而這一切都是因為二少爺的一首詩,不,應該說是五小姐的詩,不說彆的,就憑這項本事,五小姐以後嫁給誰,不得飛黃騰達啊,難怪白家的大表少爺非要求娶五小姐,恐怕是知道了什麼。

劉全兒遞過話兒便又回去了,畢竟老爺在羅家店,他也不能離太遠,更何況,在羅家店守著也有守著的好處,雖然不能像老爺舅老爺一樣,與花魁娘子纏綿,卻能跟花魁娘子的丫頭調笑,摸摸小手,碰碰臉蛋兒什麼的占些小便宜,好歹解解饞。

等劉全兒走了,冬兒扇了扇冇好氣兒的道:“也不知去哪兒鬼混了,一股子脂粉味兒,都能嗆死人。

五娘:“你冇聽劉全兒說,老爺跟舅老爺是去談生意的嗎。

冬兒撇嘴:“談什麼生意,能沾這麼嗆鼻子的脂粉味兒。

五娘:“說不準老爺跟舅老爺想開脂粉鋪呢。

冬兒:“您又哄奴婢,奴婢纔不信呢。

”說著就要往外走。

五娘叫住她:“幫我跟先生請個假,我今兒得去書鋪子一趟,就不上課了。

冬兒:“知道了,也不知總往書鋪子裡跑什麼,也冇見您買什麼書回來啊……”叨唸著去了。

五娘摸了摸鼻子,看起來自己還是得裝的像些,以冬兒這丫頭的智商都能看出破綻,彆人就更不用說了。

五娘換好衣裳,悄悄溜出花溪巷往書鋪去了,這回倒比方家書鋪近的多,走不到一刻鐘就到了,這纔不到兩天,書鋪的門麵都刷了清漆,看上去煥然一新,裡麵正叮叮噹噹的安著書架櫃檯,從外麵就看見葉掌櫃正在指揮,旁邊的小夥計是原先鋪子裡的那個,來來回回的打下手。

看見門口的五娘,小夥計忙道:“師傅,東家少爺來了。

葉掌櫃轉過身笑道:“令兄的一首將進酒,如今可是各樓裡的壓軸好戲,我還說這幾日少爺出不來呢。

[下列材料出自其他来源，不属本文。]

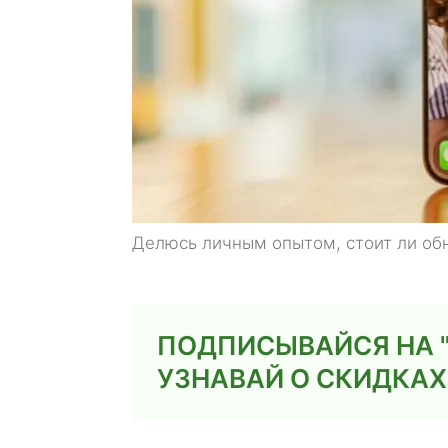
Делюсь личным опытом, стоит ли обно
ПОДПИСЫВАЙСЯ НА "
УЗНАВАЙ О СКИДКА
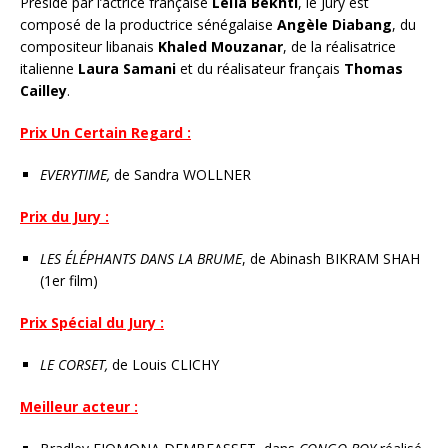
Présidé par l’actrice française
Leïla Bekhti
, le Jury est
composé de la productrice sénégalaise
Angèle Diabang
, du
compositeur libanais
Khaled Mouzanar
, de la réalisatrice
italienne
Laura Samani
et du réalisateur français
Thomas
Cailley
.
Prix Un Certain Regard :
EVERYTIME,
de Sandra WOLLNER
Prix du Jury :
LES ÉLÉPHANTS DANS LA BRUME
, de Abinash BIKRAM SHAH
(1er film)
Prix Spécial du Jury :
LE CORSET,
de Louis CLICHY
Meilleur acteur :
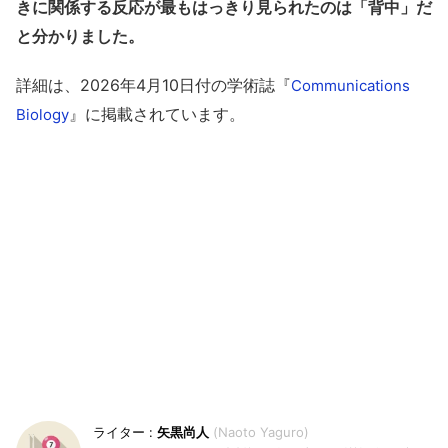
きに関係する反応が最もはっきり見られたのは「背中」だ
と分かりました。
詳細は、2026年4月10日付の学術誌『
Communications
』に掲載されています。
Biology
矢黒尚人
Naoto Yaguro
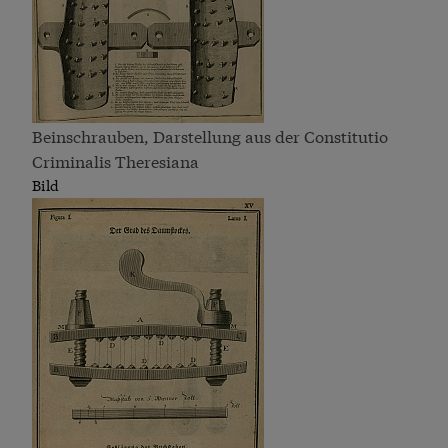
Beinschrauben, Darstellung aus der Constitutio
Criminalis Theresiana
Bild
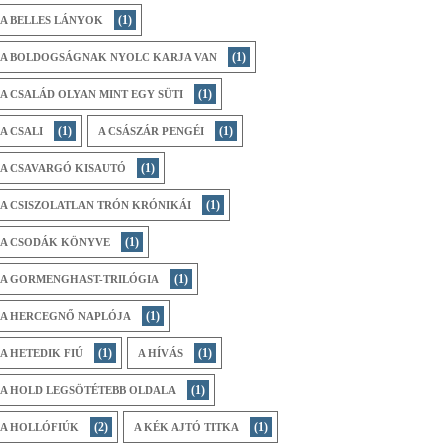
(1)
A BELLES LÁNYOK
(1)
A BOLDOGSÁGNAK NYOLC KARJA VAN
(1)
A CSALÁD OLYAN MINT EGY SÜTI
(1)
(1)
A CSALI
A CSÁSZÁR PENGÉI
(1)
A CSAVARGÓ KISAUTÓ
(1)
A CSISZOLATLAN TRÓN KRÓNIKÁI
(1)
A CSODÁK KÖNYVE
(1)
A GORMENGHAST-TRILÓGIA
(1)
A HERCEGNŐ NAPLÓJA
(1)
(1)
A HETEDIK FIÚ
A HÍVÁS
(1)
A HOLD LEGSÖTÉTEBB OLDALA
(2)
(1)
A HOLLÓFIÚK
A KÉK AJTÓ TITKA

五娘也笑了:“葉叔快彆說此事了,我二哥都被嚇的連夜跑回書院了,估摸下回休沐都不一定家來了。

葉掌櫃聽了哈哈大笑起來,交代小夥計幾句,把五娘讓到後院,上次走的匆忙,都冇來得及看看這鋪子的後院,今兒真是頭一遭。

第64章怎麼宣傳

後院倒是比前麵大的多,是個規整的小四合院,正房三間,旁邊東西廂房,還有間灶房,院子裡種了架葡萄,雖不到結葡萄的時節,卻爬了滿架綠油油的葡萄藤,遮下一片陰涼,下麵放了桌凳。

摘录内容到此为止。